The married woman’s act provides that “any married woman shall be capable of making any contract, either by parol or under seal, which she might make if unmarried, and- shall be bound thereby; except that no conveyance or contract for the sale of *62real estate, or of any interest therein, by a married woman, other than mortgages on lands to secure the purchase-money of such lands, and leases for terms not exceeding three years, shall be valid, unless her husband join with her in such conveyance.” Gen. St. 1878, c. 69, § 2. The term “such conveyance” evidently refers back to what precedes, and includes contracts for the sale of real estate, or of any interest therein; the word “conveyance” being used in its more general sense. See Gen. St. 1878, c. 40, § 26.
At common law a married woman was incapable of contracting. Her sole deed would have been a nullity. This statute is an enabling one, and to it we must look as the source and extent of her authority to convey her real estate. It both defines and limits the powers conferred thereby, and restricts the mode of their exercise. A conveyance must be made in the manner prescribed. It can be made only by adopting the precise means required by the statute. The language is explicit that no conveyance by a married woman shall be valid unless the husband join in such conveyance. It is not merely the consent of the husband that is required, — as was the case in a former statute, considered in Merrill v. Nelson, 18 Minn. 335, (366,)—but consent expressed by joining in the conveyance itself. It is unimportant whether the object was to protect the interests of the wife, or of the husband, or of both. The restrictive clause requiring a husband to join is as broad as that which confers the power to convey; and, unless the husband joins, the conveyance is not merely voidable, but void. It is void, not for want of form, but for want of power. Among the multitude of authorities that might be cited in support of the proposition that the conveyance must be executed in the precise manner required by the statute, see Townsley v. Chapin, 94 Mass. 476; Melley v. Casey, 99 Mass. 241; Dickinson v. McLane, 57 N. H. 31; Warfield v. Ravesies, 38 Ala. 518, 523; Baxter v. Bodkin, 25 Ind. 172; Wood v. Terry, 30 Ark. 385, 391.

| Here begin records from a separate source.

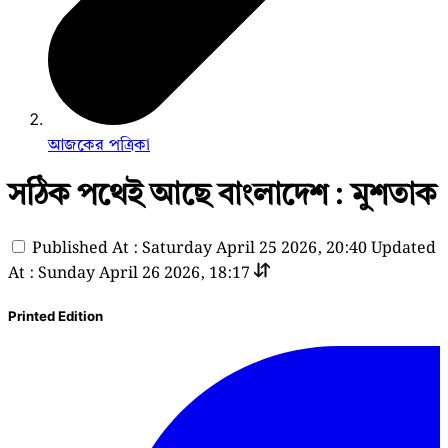
আজকের পত্রিকা
সঠিক পথেই আছে বাংলাদেশ : মুশতাক
Published At : Saturday April 25 2026, 20:40
Updated
At : Sunday April 26 2026, 18:17
Printed Edition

“To join in a conveyance” has a well-understood meaning, viz., to unite as a party in the execution-of it. An assent to the sole conveyance of the wife, indicated or implied by the husband assuming to execute it for his wife as her agent, is not “joining in the conveyance, ” within the meaning of the statute. This disposes of the case, *63for defendant’s claim is founded solely upon two contracts for the sale of the land in dispute, (Exhibits A and B of the answer,) both the sole contracts of plaintiff, — her signature to one. purporting to have been affixed by J. C. Gregg, (her husband,) as her agent; her signature to the other purporting to have been affixed by plaintiff in person, but in fact by one A. B. Wilgus. Both were signed, so far as appears, without any authority from plaintiff; but defendant offered to prove that she subsequently ratified them. This would have availed nothing, for the contracts themselves were absolutely void, because not joined in by the husband.
Order affirmed.
Berry. J., was absent, and took no part in tbe decision of this case.